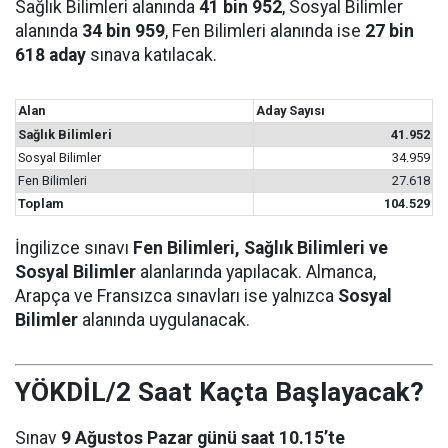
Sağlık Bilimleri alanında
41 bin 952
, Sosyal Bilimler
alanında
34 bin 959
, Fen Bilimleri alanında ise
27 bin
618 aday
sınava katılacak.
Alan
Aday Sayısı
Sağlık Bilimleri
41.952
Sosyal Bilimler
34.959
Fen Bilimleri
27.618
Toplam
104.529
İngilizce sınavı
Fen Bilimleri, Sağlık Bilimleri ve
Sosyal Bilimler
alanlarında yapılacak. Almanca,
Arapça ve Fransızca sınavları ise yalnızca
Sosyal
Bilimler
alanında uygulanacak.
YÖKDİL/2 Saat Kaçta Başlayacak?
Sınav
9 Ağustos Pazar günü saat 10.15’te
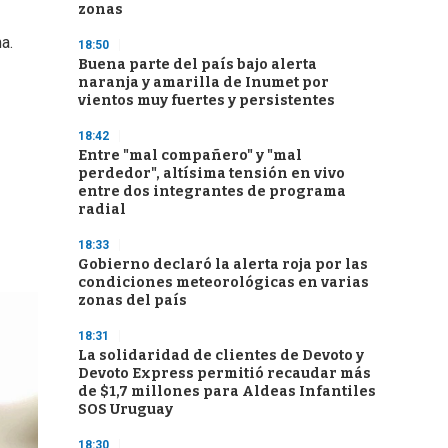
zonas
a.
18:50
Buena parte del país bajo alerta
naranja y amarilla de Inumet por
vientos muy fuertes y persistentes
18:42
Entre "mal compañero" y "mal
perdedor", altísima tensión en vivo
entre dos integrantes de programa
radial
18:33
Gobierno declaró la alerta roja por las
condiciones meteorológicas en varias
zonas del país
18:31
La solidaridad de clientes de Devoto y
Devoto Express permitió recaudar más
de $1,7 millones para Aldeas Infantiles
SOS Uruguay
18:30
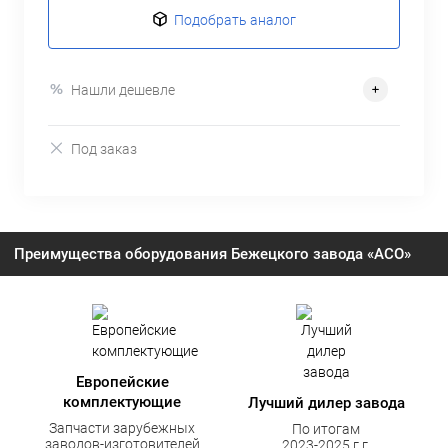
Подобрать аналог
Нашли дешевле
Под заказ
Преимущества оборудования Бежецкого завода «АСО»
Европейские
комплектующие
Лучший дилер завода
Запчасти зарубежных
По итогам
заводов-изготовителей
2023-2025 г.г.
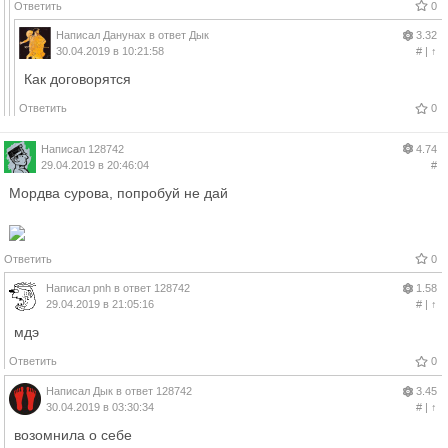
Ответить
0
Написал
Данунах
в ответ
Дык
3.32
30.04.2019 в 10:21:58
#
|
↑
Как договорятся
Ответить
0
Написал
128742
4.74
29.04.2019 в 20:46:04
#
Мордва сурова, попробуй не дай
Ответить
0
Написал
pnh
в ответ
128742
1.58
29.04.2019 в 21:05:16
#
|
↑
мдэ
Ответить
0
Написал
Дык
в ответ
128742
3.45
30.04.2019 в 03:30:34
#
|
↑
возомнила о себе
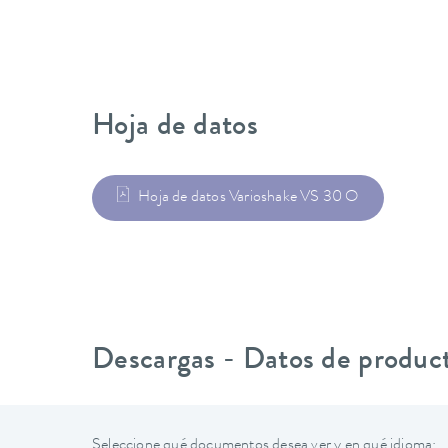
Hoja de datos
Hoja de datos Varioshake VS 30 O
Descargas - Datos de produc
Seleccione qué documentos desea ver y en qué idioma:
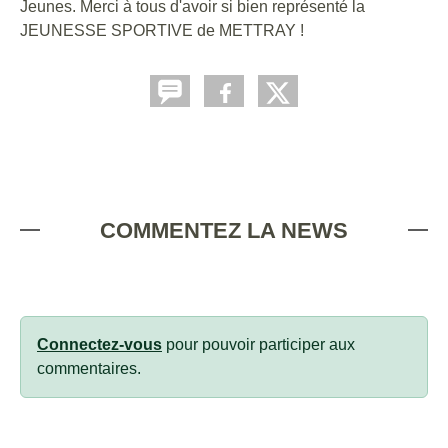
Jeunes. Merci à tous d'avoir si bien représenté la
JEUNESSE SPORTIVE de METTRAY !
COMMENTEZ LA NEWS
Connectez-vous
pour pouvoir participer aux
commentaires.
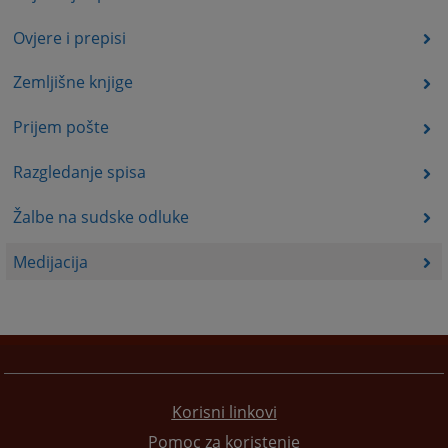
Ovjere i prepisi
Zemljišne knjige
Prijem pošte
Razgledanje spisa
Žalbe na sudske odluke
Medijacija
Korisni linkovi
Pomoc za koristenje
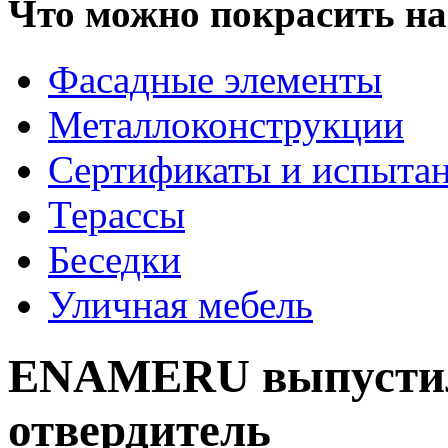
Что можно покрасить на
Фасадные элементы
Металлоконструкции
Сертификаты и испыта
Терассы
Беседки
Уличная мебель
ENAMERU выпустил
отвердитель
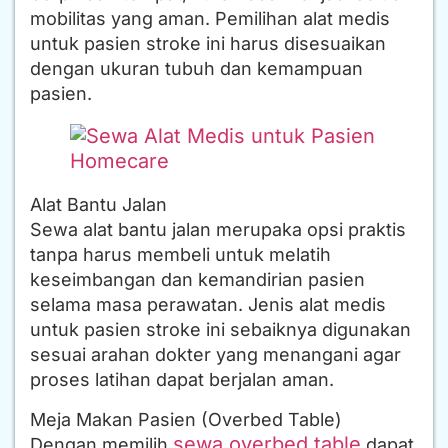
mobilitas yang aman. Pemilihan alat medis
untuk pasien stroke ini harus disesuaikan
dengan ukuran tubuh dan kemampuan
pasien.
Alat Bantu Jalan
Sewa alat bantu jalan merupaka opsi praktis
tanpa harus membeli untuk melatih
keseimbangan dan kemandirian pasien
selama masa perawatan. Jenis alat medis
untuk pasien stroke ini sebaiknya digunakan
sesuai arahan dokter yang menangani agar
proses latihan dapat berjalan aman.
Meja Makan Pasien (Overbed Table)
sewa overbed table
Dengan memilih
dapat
————————
YOUR GOAL :: How many of the lines in the records include the word "aman"? Only the number should be given.

EXERCISE RESPONSE :: 2